··· Records for the task ···

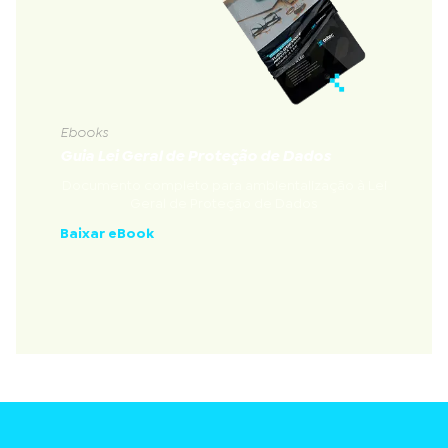
Ebooks
Guia Lei Geral de Proteção de Dados
Documento completo para ambientalização à Lei
Geral de Proteção de Dados
Baixar eBook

···

■ Exercise instructions:
Looking at the entries above, determine how many lines contain the word "Dados" and state only that number.

■ Output for this exercise:
2